冗談の口ぶりはあったかもしれない。しかし同氏は、世界に広がるコンピューターネットワークに関する統一理論について、Blogger社やTwitter社等の設立も含めた経験を通して20年間考え抜いた末の解釈を、約30分間にわたって披露した。
「インターネットは、わたしが20年前に考えていたものではない」とウィリアムズ氏は語る。「それはユートピア的な世界ではない。本質的には、この世界の歴史に刻まれてきた、ほかの大きな技術革命の多くと変わらない」
ウィリアムズ氏によれば、インターネットとは結局のところ、「人々が求めているものを与えるようにつくられた巨大な装置」だ。
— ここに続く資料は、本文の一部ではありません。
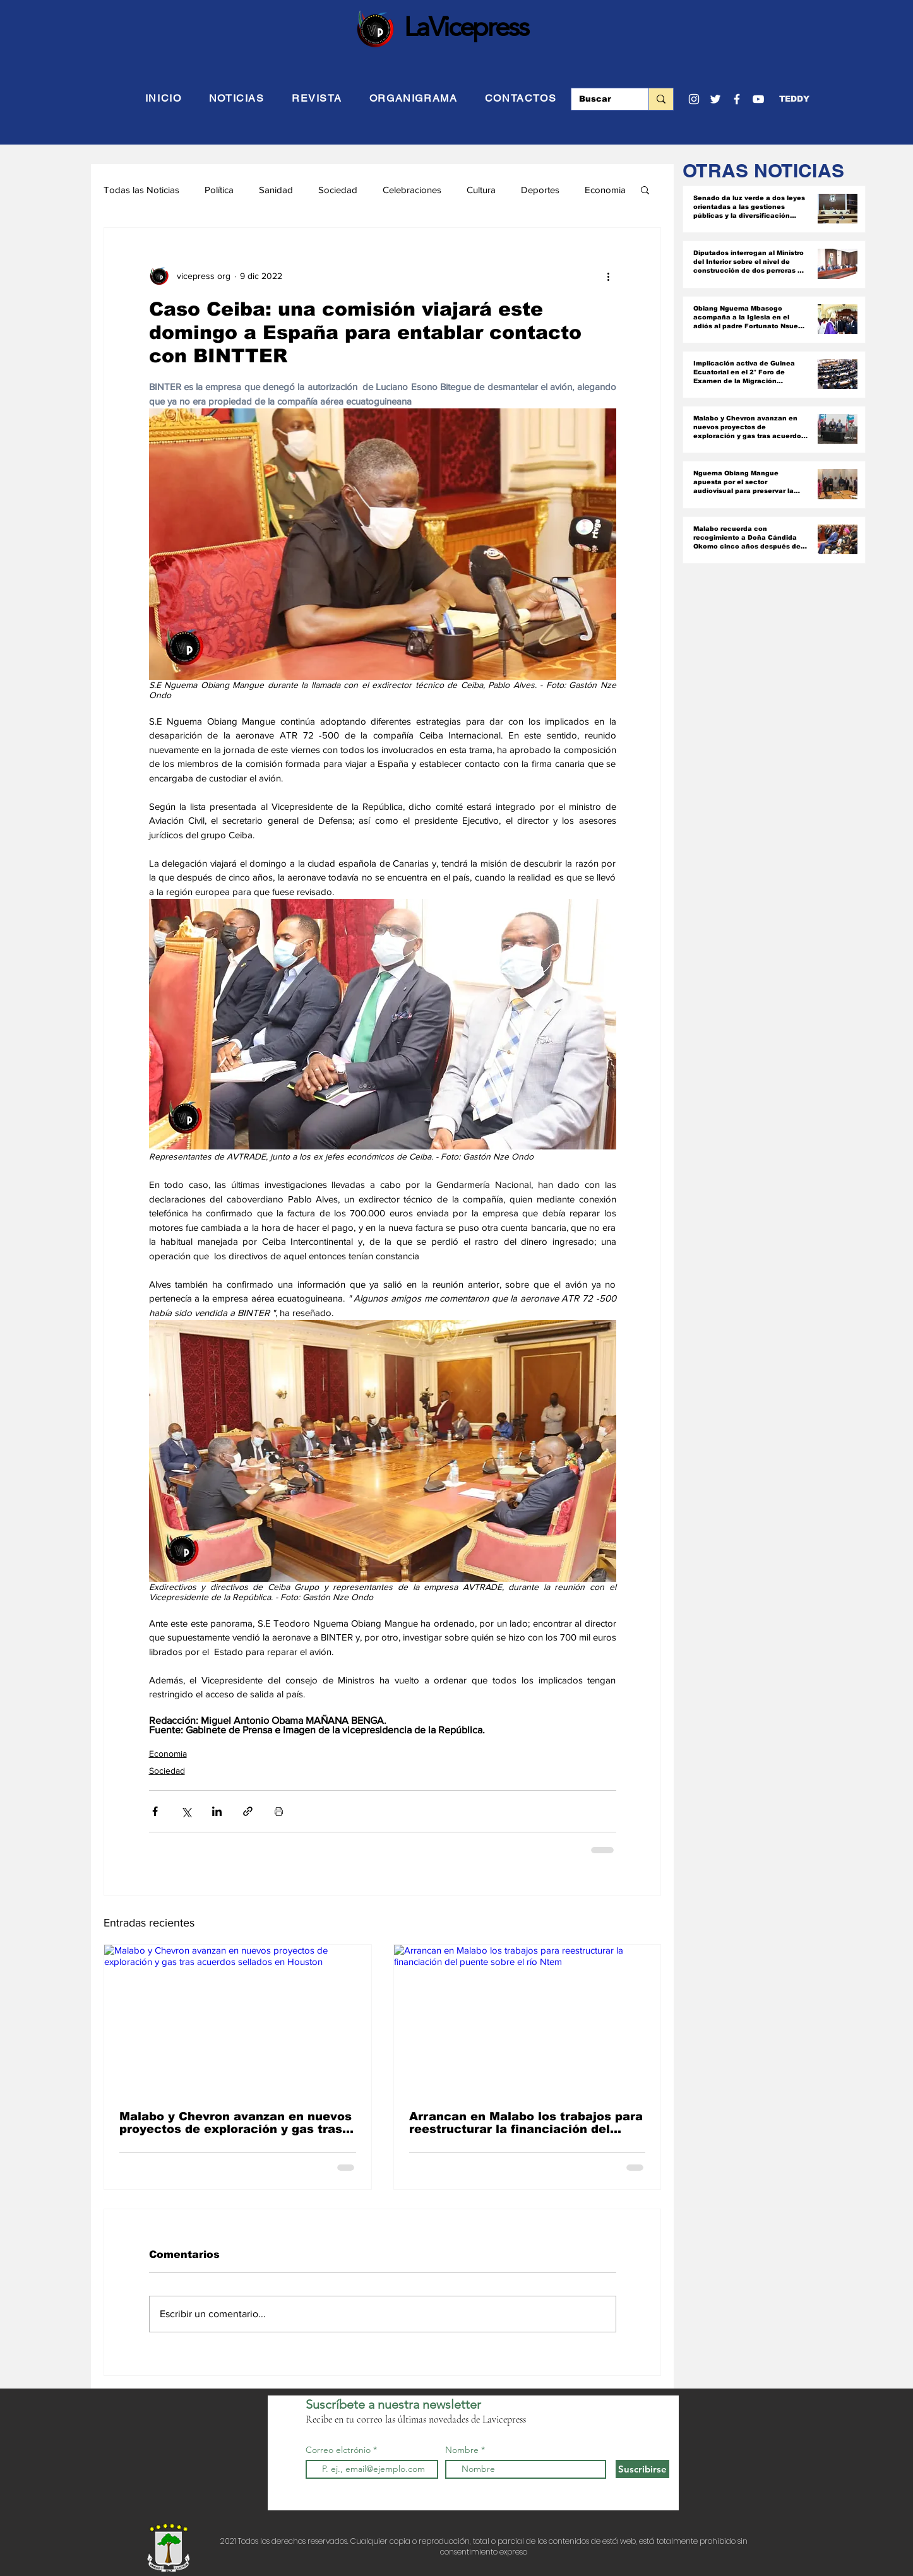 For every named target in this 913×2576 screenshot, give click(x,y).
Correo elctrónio (338, 2449)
それはユートピアでも魔法でもない。単なる、便利さのためのエンジンだ。そのエンジンをうまく調整できる人、つまり、人間 の基本的な問題をより速くシンプルに解決できる人が、大きな利益を得る。人々のもつ基本的欲求という視点を失い、人々に『次の大きな理念』のようなものを 与えようとする者には問題が生じる。
われわれはしばしば、インターネットは新しいことを可能にすると考える。しかし人々は、これまでいつも行ってきた同じことをしたいだけなのだ。
インターネット上でヒットしているものを見ると、それがつまりは接続の巨大な集まりであることがわかる。フォローは接続だ。いいねは接続だ。
インターネットがいま行っているのは、あらゆる人と物、あらゆる出来事と思考を複合的に接続すること。すなわち、接続の、レイヤーに次ぐレイヤーだ。あら ゆる出来事とあらゆる行い、あらゆる到着先、共有されたあらゆる思考、その思考を気に入ったあらゆる人々、これらがすべてますます接続されている……そし て、とどまることなく増え続けている。
ウィリアムズ氏によれば、これらの接続はただ増加しているのではなく、ある方向性がある。それは、インターネットで現在人気のあるものや、今後人気をもつものは何かを示すものでもある。便利さだ。
「インターネットは人間の欲をより達成しやすくする。すなわち、便利さをもたらす」とウィリアムズ氏は言う。「インターネットにおける利便性は、基本的に2つのもので成し遂げられている。スピード、そして、わかりやすさだ」
「インターネットで本当にヒットしているものが何であるかを研究すると、それらが長けているのは、物事をスピーディーにし、人々に考えさせないことだとわかる」。人々は待ちたくないし、面倒なことを考えたくないのだ。
ウィリアムズ氏によれば、グーグル、フェイスブック、アマゾン、アップルはいずれも、このような利便性をもたらすことに秀でている。そして多くの場合、以前はより複雑な「アクションの連なり」だったものからステップを取り除くことで、それを成し遂げてきた。
「10億ドルを超えるインターネット企業をつくりたければ、方法がある」とウィリアムズ氏。「人間の欲をつかむのだ。これまでずっと続いてきたものが望ましい。そして、欲を突き止めたうえで、現在の技術を用いてステップを取り除くのだ」
それはまさに、同氏が初期に創設した「Blogger」が成功した秘訣でもある。Bloggerは、コンテンツをウェブに上げるシンプルな仕組みをつくりだした。新しい文書をつくって保存し、マニュアルでアップロードしてブラウザーでチェックする代わりに、人々はただ、ウェブフォームにタイプして「発行」を押せばよくなったのだ。
同氏が挙げた最近の例は、モバイルアプリ「Uber」だ。「ここからあそこへ移動したいというのは、人間が非常に古くからもつ欲求だ。Uberは移動プロセスの中にあったステップをいくつか取り除き、ユーザーとハイヤーの運転者を直接結びつけるようにした」
インターネットは、「人々が望むもの」を与えようとする装置だ。そしてその傾向を理解し、うまく流れをつくれた人が成功する。
そしてそれは、本質的には、この世界の歴史に刻まれてきた、ほかの大きな技術革命の多くと変わらない。例えば農業が、人の欲求を満たしながら発達してきた 一方で、技術が進歩しすぎれば環境を破壊し人を病気にさせたり肥満させたりするマイナス点をもつのと同様に、ネットも、利点とマイナス点の両方を本来的に 持っているのだ。